■ Records to use
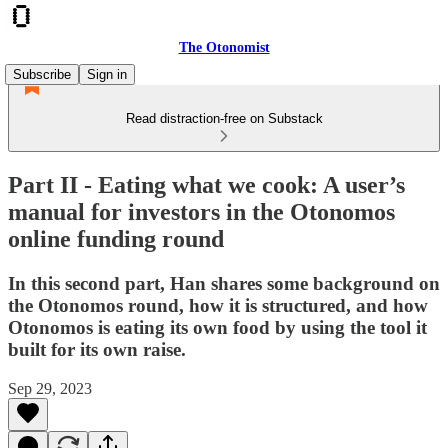
The Otonomist
Subscribe
Sign in
Read distraction-free on Substack
Part II - Eating what we cook: A user’s
manual for investors in the Otonomos
online funding round
In this second part, Han shares some background on
the Otonomos round, how it is structured, and how
Otonomos is eating its own food by using the tool it
built for its own raise.
Sep 29, 2023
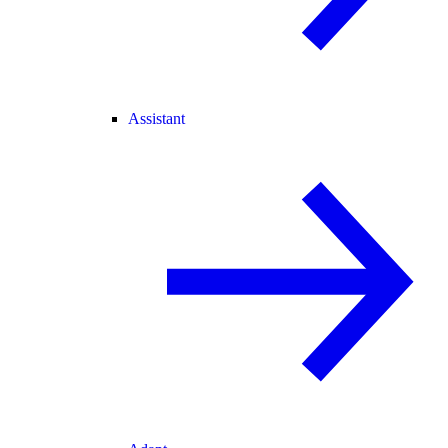
Assistant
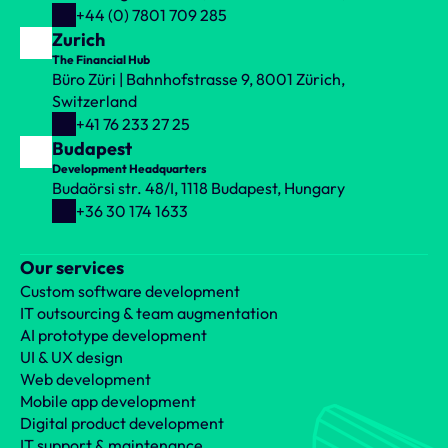
+44 (0) 7801 709 285
Zurich
The Financial Hub
Büro Züri | Bahnhofstrasse 9, 8001 Zürich, 
Switzerland
+41 76 233 27 25
Budapest
Development Headquarters
Budaörsi str. 48/I, 1118 Budapest, Hungary
+36 30 174 1633
Our services
Custom software development
IT outsourcing & team augmentation
AI prototype development
UI & UX design
Web development
Mobile app development
Digital product development
IT support & maintenance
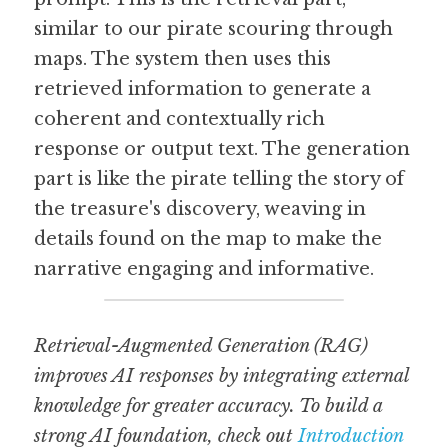
similar to our pirate scouring through 
maps. The system then uses this 
retrieved information to generate a 
coherent and contextually rich 
response or output text. The generation 
part is like the pirate telling the story of 
the treasure's discovery, weaving in 
details found on the map to make the 
narrative engaging and informative.
Retrieval-Augmented Generation (RAG) 
improves AI responses by integrating external 
knowledge for greater accuracy. To build a 
strong AI foundation, check out 
Introduction 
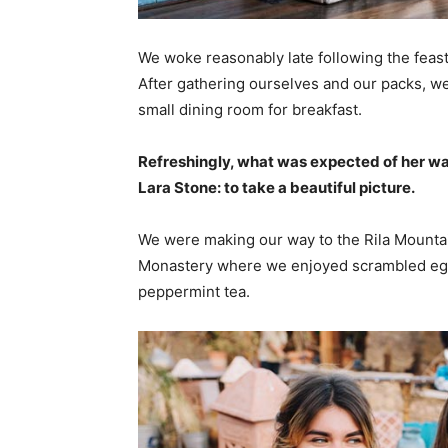
We woke reasonably late following the feast
After gathering ourselves and our packs, w
small dining room for breakfast.
Refreshingly, what was expected of her wa
Lara Stone: to take a beautiful picture.
We were making our way to the Rila Mountai
Monastery where we enjoyed scrambled eggs,
peppermint tea.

■ What is required
Scan the records for the word "Otonomos" and copy every line where it is found.

■ Response to the exercise
manual for investors in the Otonomos
the Otonomos round, how it is structured, and how
Otonomos is eating its own food by using the tool it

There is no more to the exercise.